- **What this task involves**
Every entry must be given again exactly. Include no pictures.
-*-*-
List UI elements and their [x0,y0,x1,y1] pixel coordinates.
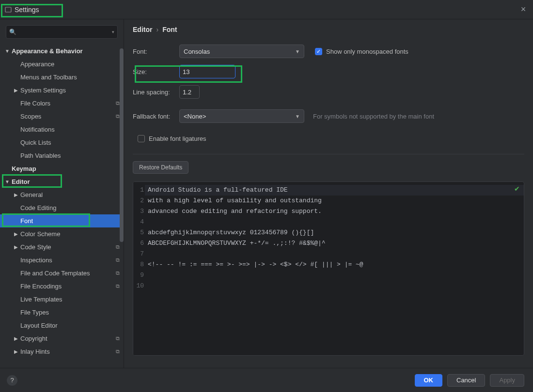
copy-icon[interactable]: ⧉ [116,113,120,120]
search-input-wrap[interactable]: 🔍 ▾ [6,25,118,39]
fallback-dropdown[interactable]: <None> ▼ [179,109,304,123]
sidebar-item-file-encodings[interactable]: File Encodings⧉ [0,280,124,293]
preview-code[interactable]: Android Studio is a full-featured IDE wi… [145,182,524,355]
font-preview: 12345678910 Android Studio is a full-fea… [133,181,524,356]
sidebar-item-appearance[interactable]: Appearance [0,58,124,71]
font-dropdown-value: Consolas [184,48,210,55]
sidebar-item-inlay-hints[interactable]: ▶Inlay Hints⧉ [0,345,124,358]
apply-button[interactable]: Apply [490,374,524,387]
sidebar-item-label: Appearance & Behavior [12,47,120,55]
sidebar-item-font[interactable]: Font [0,214,124,227]
size-label: Size: [133,68,179,75]
restore-defaults-button[interactable]: Restore Defaults [133,161,188,174]
breadcrumb-parent[interactable]: Editor [133,26,152,33]
sidebar-item-color-scheme[interactable]: ▶Color Scheme [0,227,124,241]
sidebar-item-scopes[interactable]: Scopes⧉ [0,110,124,123]
sidebar-item-keymap[interactable]: Keymap [0,162,124,175]
sidebar-item-layout-editor[interactable]: Layout Editor [0,319,124,332]
expand-arrow-icon[interactable]: ▼ [4,179,11,184]
search-icon: 🔍 [9,29,16,35]
expand-arrow-icon[interactable]: ▶ [13,192,19,197]
sidebar-item-file-types[interactable]: File Types [0,306,124,319]
footer: ? OK Cancel Apply [0,368,533,392]
main-panel: Editor › Font Font: Consolas ▼ Show only… [124,19,533,368]
sidebar-item-label: Path Variables [20,152,120,159]
preview-gutter: 12345678910 [133,182,145,355]
chevron-down-icon: ▼ [295,49,300,54]
sidebar-item-label: File Colors [20,100,114,107]
sidebar-item-general[interactable]: ▶General [0,188,124,201]
breadcrumb: Editor › Font [124,19,533,40]
fallback-hint: For symbols not supported by the main fo… [313,113,434,120]
copy-icon[interactable]: ⧉ [116,270,120,276]
chevron-down-icon: ▼ [295,114,300,119]
sidebar-item-label: Code Editing [20,204,120,211]
line-spacing-label: Line spacing: [133,89,179,96]
sidebar-item-live-templates[interactable]: Live Templates [0,293,124,306]
monospaced-checkbox[interactable] [315,48,322,55]
search-input[interactable] [18,29,112,35]
copy-icon[interactable]: ⧉ [116,100,120,106]
settings-tree[interactable]: ▼Appearance & BehaviorAppearanceMenus an… [0,43,124,368]
sidebar-item-file-colors[interactable]: File Colors⧉ [0,97,124,110]
sidebar-item-label: Code Style [20,243,114,251]
copy-icon[interactable]: ⧉ [116,283,120,289]
expand-arrow-icon[interactable]: ▶ [13,349,19,354]
sidebar-item-label: Inlay Hints [20,348,114,355]
sidebar-item-appearance-behavior[interactable]: ▼Appearance & Behavior [0,45,124,58]
sidebar-item-label: Live Templates [20,296,120,303]
divider [133,154,524,154]
sidebar-item-label: Layout Editor [20,322,120,329]
sidebar-item-label: File Types [20,309,120,316]
breadcrumb-current: Font [162,26,177,33]
expand-arrow-icon[interactable]: ▼ [4,48,11,54]
cancel-button[interactable]: Cancel [447,374,485,387]
sidebar-item-menus-and-toolbars[interactable]: Menus and Toolbars [0,71,124,84]
sidebar-item-quick-lists[interactable]: Quick Lists [0,136,124,149]
expand-arrow-icon[interactable]: ▶ [13,336,19,341]
font-dropdown[interactable]: Consolas ▼ [179,45,304,58]
ok-button[interactable]: OK [415,374,443,387]
sidebar-item-label: Appearance [20,60,120,68]
help-button[interactable]: ? [7,375,17,386]
monospaced-label[interactable]: Show only monospaced fonts [326,48,408,55]
svg-rect-0 [5,7,11,12]
sidebar-item-notifications[interactable]: Notifications [0,123,124,136]
sidebar-item-label: General [20,191,120,198]
sidebar-item-code-editing[interactable]: Code Editing [0,201,124,214]
size-input[interactable] [179,65,235,78]
ligatures-label[interactable]: Enable font ligatures [149,135,206,142]
sidebar-item-label: Copyright [20,335,114,342]
fallback-dropdown-value: <None> [184,113,206,120]
sidebar-item-path-variables[interactable]: Path Variables [0,149,124,162]
sidebar-item-label: Color Scheme [20,230,120,238]
copy-icon[interactable]: ⧉ [116,257,120,263]
chevron-right-icon: › [156,26,158,33]
sidebar-item-label: File and Code Templates [20,270,114,277]
close-icon[interactable]: × [518,4,528,15]
copy-icon[interactable]: ⧉ [116,335,120,342]
expand-arrow-icon[interactable]: ▶ [13,244,19,250]
copy-icon[interactable]: ⧉ [116,348,120,355]
line-spacing-input[interactable] [179,85,200,99]
sidebar-item-code-style[interactable]: ▶Code Style⧉ [0,241,124,254]
expand-arrow-icon[interactable]: ▶ [13,88,19,93]
copy-icon[interactable]: ⧉ [116,244,120,250]
font-label: Font: [133,48,179,55]
sidebar-item-file-and-code-templates[interactable]: File and Code Templates⧉ [0,267,124,280]
sidebar-item-label: Font [20,217,120,225]
ligatures-checkbox[interactable] [138,135,145,142]
sidebar-item-editor[interactable]: ▼Editor [0,175,124,188]
scrollbar[interactable] [120,48,124,242]
check-icon: ✔ [514,185,520,193]
sidebar-item-system-settings[interactable]: ▶System Settings [0,84,124,97]
sidebar: 🔍 ▾ ▼Appearance & BehaviorAppearanceMenu… [0,19,124,368]
window-title: Settings [15,6,39,14]
chevron-down-icon[interactable]: ▾ [112,30,114,34]
sidebar-item-label: Menus and Toolbars [20,74,120,81]
sidebar-item-copyright[interactable]: ▶Copyright⧉ [0,332,124,345]
titlebar: Settings × [0,0,533,19]
expand-arrow-icon[interactable]: ▶ [13,231,19,237]
sidebar-item-inspections[interactable]: Inspections⧉ [0,254,124,267]
fallback-label: Fallback font: [133,113,179,120]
-*-*-
- **Response to this exercise**
List UI elements and their [x0,y0,x1,y1] pixel coordinates.
copy-icon[interactable]: ⧉ [116,113,120,120]
search-input-wrap[interactable]: 🔍 ▾ [6,25,118,39]
fallback-dropdown[interactable]: <None> ▼ [179,109,304,123]
sidebar-item-file-encodings[interactable]: File Encodings⧉ [0,280,124,293]
preview-code[interactable]: Android Studio is a full-featured IDE wi… [145,182,524,355]
font-preview: 12345678910 Android Studio is a full-fea… [133,181,524,356]
sidebar-item-appearance[interactable]: Appearance [0,58,124,71]
font-dropdown-value: Consolas [184,48,210,55]
sidebar-item-inlay-hints[interactable]: ▶Inlay Hints⧉ [0,345,124,358]
apply-button[interactable]: Apply [490,374,524,387]
sidebar-item-label: Appearance & Behavior [12,47,120,55]
sidebar-item-font[interactable]: Font [0,214,124,227]
size-label: Size: [133,68,179,75]
restore-defaults-button[interactable]: Restore Defaults [133,161,188,174]
breadcrumb-parent[interactable]: Editor [133,26,152,33]
sidebar-item-color-scheme[interactable]: ▶Color Scheme [0,227,124,241]
sidebar-item-scopes[interactable]: Scopes⧉ [0,110,124,123]
sidebar-item-keymap[interactable]: Keymap [0,162,124,175]
sidebar-item-layout-editor[interactable]: Layout Editor [0,319,124,332]
expand-arrow-icon[interactable]: ▼ [4,179,11,184]
search-icon: 🔍 [9,29,16,35]
expand-arrow-icon[interactable]: ▶ [13,192,19,197]
sidebar-item-file-types[interactable]: File Types [0,306,124,319]
footer: ? OK Cancel Apply [0,368,533,392]
main-panel: Editor › Font Font: Consolas ▼ Show only… [124,19,533,368]
sidebar-item-label: Path Variables [20,152,120,159]
preview-gutter: 12345678910 [133,182,145,355]
chevron-down-icon: ▼ [295,49,300,54]
sidebar-item-label: File Colors [20,100,114,107]
sidebar-item-general[interactable]: ▶General [0,188,124,201]
breadcrumb: Editor › Font [124,19,533,40]
fallback-hint: For symbols not supported by the main fo… [313,113,434,120]
copy-icon[interactable]: ⧉ [116,270,120,276]
chevron-down-icon: ▼ [295,114,300,119]
sidebar-item-label: Code Editing [20,204,120,211]
line-spacing-label: Line spacing: [133,89,179,96]
sidebar-item-live-templates[interactable]: Live Templates [0,293,124,306]
monospaced-checkbox[interactable] [315,48,322,55]
search-input[interactable] [18,29,112,35]
copy-icon[interactable]: ⧉ [116,100,120,106]
settings-tree[interactable]: ▼Appearance & BehaviorAppearanceMenus an… [0,43,124,368]
sidebar-item-file-colors[interactable]: File Colors⧉ [0,97,124,110]
sidebar-item-label: Code Style [20,243,114,251]
copy-icon[interactable]: ⧉ [116,283,120,289]
expand-arrow-icon[interactable]: ▶ [13,349,19,354]
sidebar-item-label: Inlay Hints [20,348,114,355]
sidebar-item-appearance-behavior[interactable]: ▼Appearance & Behavior [0,45,124,58]
sidebar-item-label: Live Templates [20,296,120,303]
divider [133,154,524,154]
sidebar-item-label: Layout Editor [20,322,120,329]
sidebar-item-label: File Types [20,309,120,316]
breadcrumb-current: Font [162,26,177,33]
expand-arrow-icon[interactable]: ▼ [4,48,11,54]
cancel-button[interactable]: Cancel [447,374,485,387]
sidebar-item-menus-and-toolbars[interactable]: Menus and Toolbars [0,71,124,84]
sidebar-item-quick-lists[interactable]: Quick Lists [0,136,124,149]
expand-arrow-icon[interactable]: ▶ [13,336,19,341]
font-dropdown[interactable]: Consolas ▼ [179,45,304,58]
ok-button[interactable]: OK [415,374,443,387]
sidebar-item-label: Appearance [20,60,120,68]
help-button[interactable]: ? [7,375,17,386]
monospaced-label[interactable]: Show only monospaced fonts [326,48,408,55]
svg-rect-0 [5,7,11,12]
sidebar-item-notifications[interactable]: Notifications [0,123,124,136]
sidebar-item-label: General [20,191,120,198]
sidebar-item-code-editing[interactable]: Code Editing [0,201,124,214]
size-input[interactable] [179,65,235,78]
ligatures-label[interactable]: Enable font ligatures [149,135,206,142]
sidebar-item-label: Copyright [20,335,114,342]
fallback-dropdown-value: <None> [184,113,206,120]
sidebar-item-path-variables[interactable]: Path Variables [0,149,124,162]
sidebar-item-label: Color Scheme [20,230,120,238]
copy-icon[interactable]: ⧉ [116,257,120,263]
chevron-right-icon: › [156,26,158,33]
sidebar-item-label: File and Code Templates [20,270,114,277]
close-icon[interactable]: × [518,4,528,15]
copy-icon[interactable]: ⧉ [116,335,120,342]
expand-arrow-icon[interactable]: ▶ [13,244,19,250]
copy-icon[interactable]: ⧉ [116,348,120,355]
line-spacing-input[interactable] [179,85,200,99]
sidebar-item-code-style[interactable]: ▶Code Style⧉ [0,241,124,254]
expand-arrow-icon[interactable]: ▶ [13,88,19,93]
copy-icon[interactable]: ⧉ [116,244,120,250]
font-label: Font: [133,48,179,55]
sidebar-item-file-and-code-templates[interactable]: File and Code Templates⧉ [0,267,124,280]
sidebar-item-label: Font [20,217,120,225]
ligatures-checkbox[interactable] [138,135,145,142]
sidebar-item-editor[interactable]: ▼Editor [0,175,124,188]
scrollbar[interactable] [120,48,124,242]
check-icon: ✔ [514,185,520,193]
sidebar-item-system-settings[interactable]: ▶System Settings [0,84,124,97]
sidebar: 🔍 ▾ ▼Appearance & BehaviorAppearanceMenu… [0,19,124,368]
window-title: Settings [15,6,39,14]
chevron-down-icon[interactable]: ▾ [112,30,114,34]
sidebar-item-label: Menus and Toolbars [20,74,120,81]
sidebar-item-copyright[interactable]: ▶Copyright⧉ [0,332,124,345]
titlebar: Settings × [0,0,533,19]
expand-arrow-icon[interactable]: ▶ [13,231,19,237]
sidebar-item-inspections[interactable]: Inspections⧉ [0,254,124,267]
fallback-label: Fallback font: [133,113,179,120]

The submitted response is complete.